What of the cost to the public, though? To suggest that public subsidy is expensive is self-evidently absurd: taking the Royal Opera House as an example, a quick internet search reveals that in 2012/2013 the Arts Council grant was just over £25m – or approximately 40p per person if averaged over the latest estimated UK population of 62 million.

Perhaps by expense, then, Ms Montague (pictured left) was referring to the ticket price. Or was she? Again referring to the Royal Opera House, purely for consistency, tickets can be bought for as little as £3. Forty percent of tickets are below £40 and 30 percent below £30; I have been attending for around 10 years and have rarely paid more than £30, usually far less. To pick examples at random, I think these prices compare pretty favourably to minimum adult prices of £20 to see the highly acclaimed Matilda in the West End, £26 to see Arsenal as a non-member, or a whopping £42.75 to see Jay-Z at the Manchester Arena.

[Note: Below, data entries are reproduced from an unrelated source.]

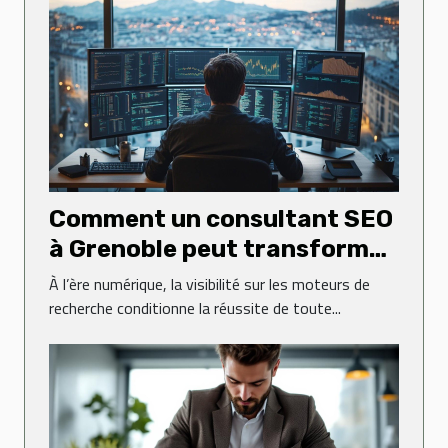
Comment un consultant SEO
à Grenoble peut transformer
votre présence en ligne
À l’ère numérique, la visibilité sur les moteurs de
recherche conditionne la réussite de toute...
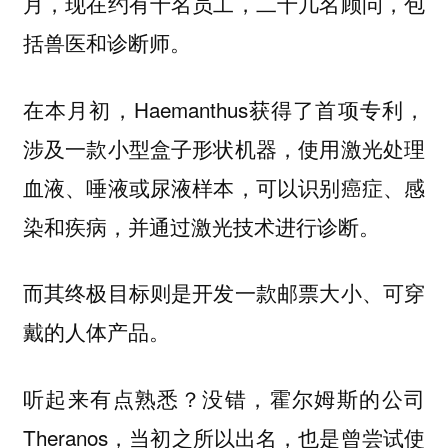
月，现在约有十名员工，二十几名顾问，包
括兽医和诊断师。
在本月初，Haemanthus获得了首项专利，
涉及一款小型盒子形状机器，使用激光处理
血液、唾液或尿液样本，可以识别癌症、感
染和疾病，并通过激光技术进行诊断。
而其终极目标则是开发一款邮票大小、可穿
戴的人体产品。
听起来有点熟悉？没错，霍尔姆斯的公司
Theranos，当初之所以出名，也是曾尝试使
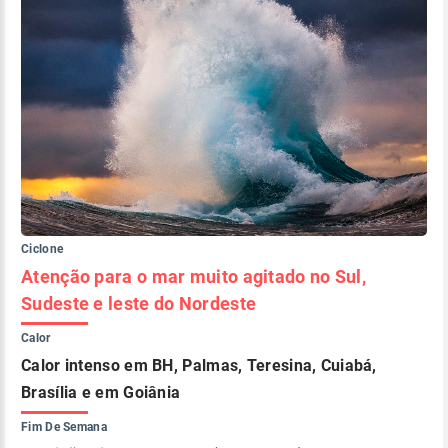
Ciclone
Atenção para o mar muito agitado no Sul,
Sudeste e leste do Nordeste
Calor
Calor intenso em BH, Palmas, Teresina, Cuiabá,
Brasília e em Goiânia
Fim De Semana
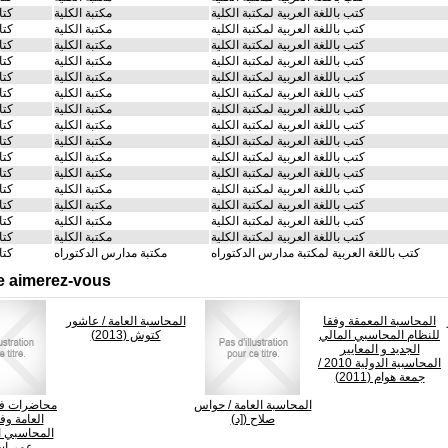
كتب باللغة العربية لمكتبة الكلية
مكتبة الكلية
كتا
كتب باللغة العربية لمكتبة الكلية
مكتبة الكلية
كتا
كتب باللغة العربية لمكتبة الكلية
مكتبة الكلية
كتا
كتب باللغة العربية لمكتبة الكلية
مكتبة الكلية
كتا
كتب باللغة العربية لمكتبة الكلية
مكتبة الكلية
كتا
كتب باللغة العربية لمكتبة الكلية
مكتبة الكلية
كتا
كتب باللغة العربية لمكتبة الكلية
مكتبة الكلية
كتا
كتب باللغة العربية لمكتبة الكلية
مكتبة الكلية
كتا
كتب باللغة العربية لمكتبة الكلية
مكتبة الكلية
كتا
كتب باللغة العربية لمكتبة الكلية
مكتبة الكلية
كتا
كتب باللغة العربية لمكتبة الكلية
مكتبة الكلية
كتا
كتب باللغة العربية لمكتبة الكلية
مكتبة الكلية
كتا
كتب باللغة العربية لمكتبة الكلية
مكتبة الكلية
كتا
كتب باللغة العربية لمكتبة الكلية
مكتبة الكلية
كتا
كتب باللغة العربية لمكتبة الكلية
مكتبة الكلية
كتا
كتب باللغة العربية لمكتبة مدارس الدكتوراه
مكتبة مدارس الدكتوراه
كتا
e aimerez-vous
المحاسبة المعمقة وفقا
المحاسبة العامة
/ عاشور
للنظام المحاسبي المالي
كتوش (2013)
الجديد و المعايير
المحاسبية الدولية 2010
/
جمعة هوام (2011)
المحاسبة العامة
/ حواس
محاضرات في
صلاح ([د)
العامة وف
المحاسبي ا
عمر،إس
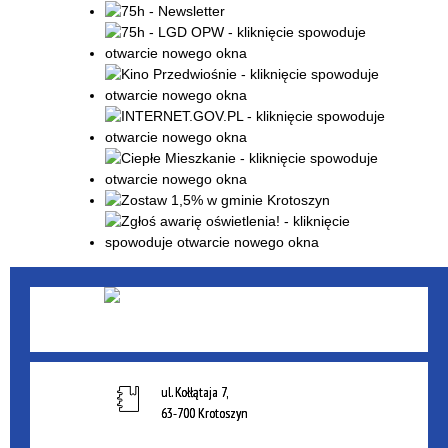
ul. Kołłątaja 7,
63-700 Krotoszyn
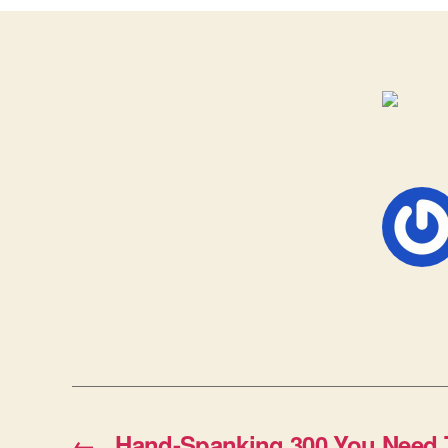
←
Hand-Spanking 300 You Need 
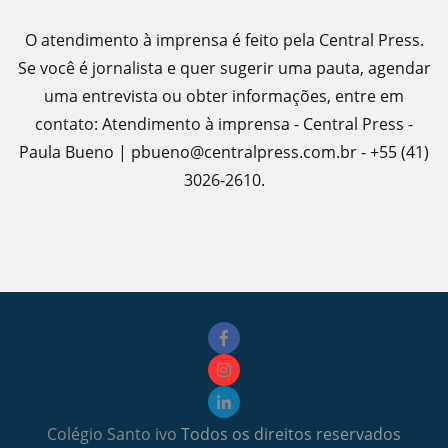
O atendimento à imprensa é feito pela Central Press.
Se você é jornalista e quer sugerir uma pauta, agendar
uma entrevista ou obter informações, entre em
contato: Atendimento à imprensa - Central Press -
Paula Bueno | pbueno@centralpress.com.br - +55 (41)
3026-2610.
Colégio Santo ivo
Todos os direitos reservados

I don't intend in any way to suggest that opera somehow stands on a higher plane of existence – anyone who asserts that is an irredeemable snob – but these are merely representative prices which it took me all of five minutes to check. It is quite simply untrue to suggest that opera is only open to the wealthy – if anything, ticket prices are more favourable to those on a low income than for other activities which rarely attract such hostile scrutiny. This is without even mentioning the student standby schemes, or reduced ticket prices for under-30s which, for example, English National Opera and Glyndebourne offer.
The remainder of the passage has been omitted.